Why Climate Strategy Needs HR
Most sustainability goals fail not because they’re technically impossible, but because they lack buy-in, behavior change, or alignment. This is HR territory.
Without HR involvement, climate strategies remain siloed and fragile. With HR, they gain momentum, credibility, and reach.
Climate-Relevant Levers in HR
HR can influence climate outcomes through four core areas:
1. Policies and Operations
- Travel and mobility: Encourage virtual collaboration, low-carbon transport, and emission tracking.
- Remote and hybrid work: Reduce commuting emissions by supporting flexible work where feasible.
- Green benefits: Offer perks like bike programs, public transport subsidies, or carbon-offset incentives.
- Facilities coordination: Collaborate on energy-efficient workspaces and green office behavior.
2. Learning and Awareness
- Climate literacy is a capability—HR must build it.
- Integrate environmental awareness into onboarding and leadership training.
- Partner with sustainability teams to design content that resonates with different roles.
3. Leadership and Culture
Climate action needs more than commitment—it needs modeling.
- Embed environmental responsibility in leadership frameworks.
- Evaluate leaders not only on financials, but also on sustainability behaviors.
- Normalize discussions around environmental impact in team routines and performance reviews.

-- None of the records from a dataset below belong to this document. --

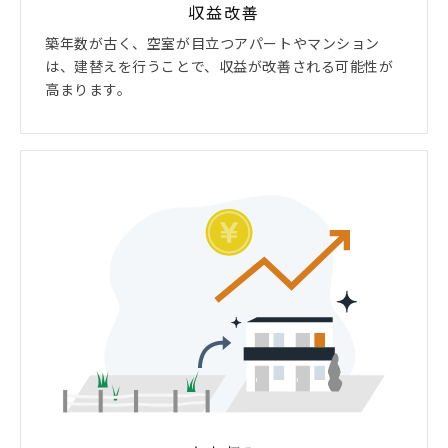
収益改善
築年数が古く、空室が目立つアパートやマンション
は、建替えを行うことで、収益が改善される可能性が
高まります。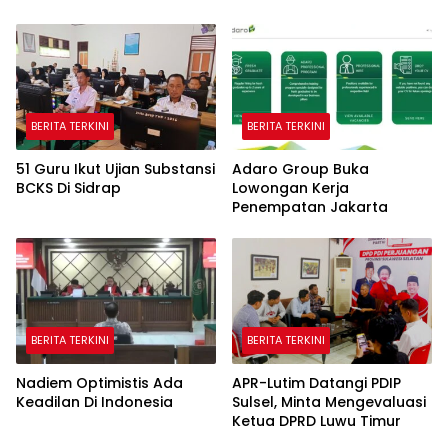
BERITA TERKINI
BERITA TERKINI
51 Guru Ikut Ujian Substansi
Adaro Group Buka
BCKS Di Sidrap
Lowongan Kerja
Penempatan Jakarta
BERITA TERKINI
BERITA TERKINI
Nadiem Optimistis Ada
APR-Lutim Datangi PDIP
Keadilan Di Indonesia
Sulsel, Minta Mengevaluasi
Ketua DPRD Luwu Timur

4. Engagement and Participation
HR can create structures that invite employees to co-own sustainability:
- Launch green teams or employee sustainability councils.
- Host challenges, events, or gamified campaigns.
- Reward innovation in environmental impact reduction.
Green HR Metrics
To make HR’s environmental impact visible, some organizations track:
- Percentage of low-carbon travel vs. flights
- Commuting emissions saved through remote work
- Participation rates in green initiatives
- Environmental content completion in learning platforms
While these aren’t mandatory ESG disclosures, they demonstrate serious commitment—and are increasingly requested by investors and stakeholders.
Aligning HR with Net-Zero Commitments
Many companies now pledge to become net-zero by 2030, 2040, or 2050. HR must ask: What does that mean for our people?
Actions include:
- Hiring sustainability roles or climate-aligned talent
- Supporting job transitions as industries green their operations
- Embedding sustainability into job architecture and competencies
- Supporting mental wellbeing around eco-anxiety and climate grief
The HR–Sustainability Partnership
HR does not need to become climate experts—but it must become climate collaborators. A strong partnership includes:
- Joint planning between CHRO and CSO (Chief Sustainability Officer)
- Shared ownership of culture and behavior change
- Transparent reporting on HR’s contribution to environmental goals
Final Thought: Sustainability Is a Leadership Competency
Environmental responsibility is no longer just a technical or legal issue—it’s a leadership standard. HR has a mandate to embed that standard into how people are hired, developed, rewarded, and led.
The climate crisis is a human challenge. HR has the reach, tools, and influence to mobilize people—not just to care, but to act.
And in doing so, HR helps ensure that climate strategy isn’t just a plan—but a living, breathing part of how the organization works.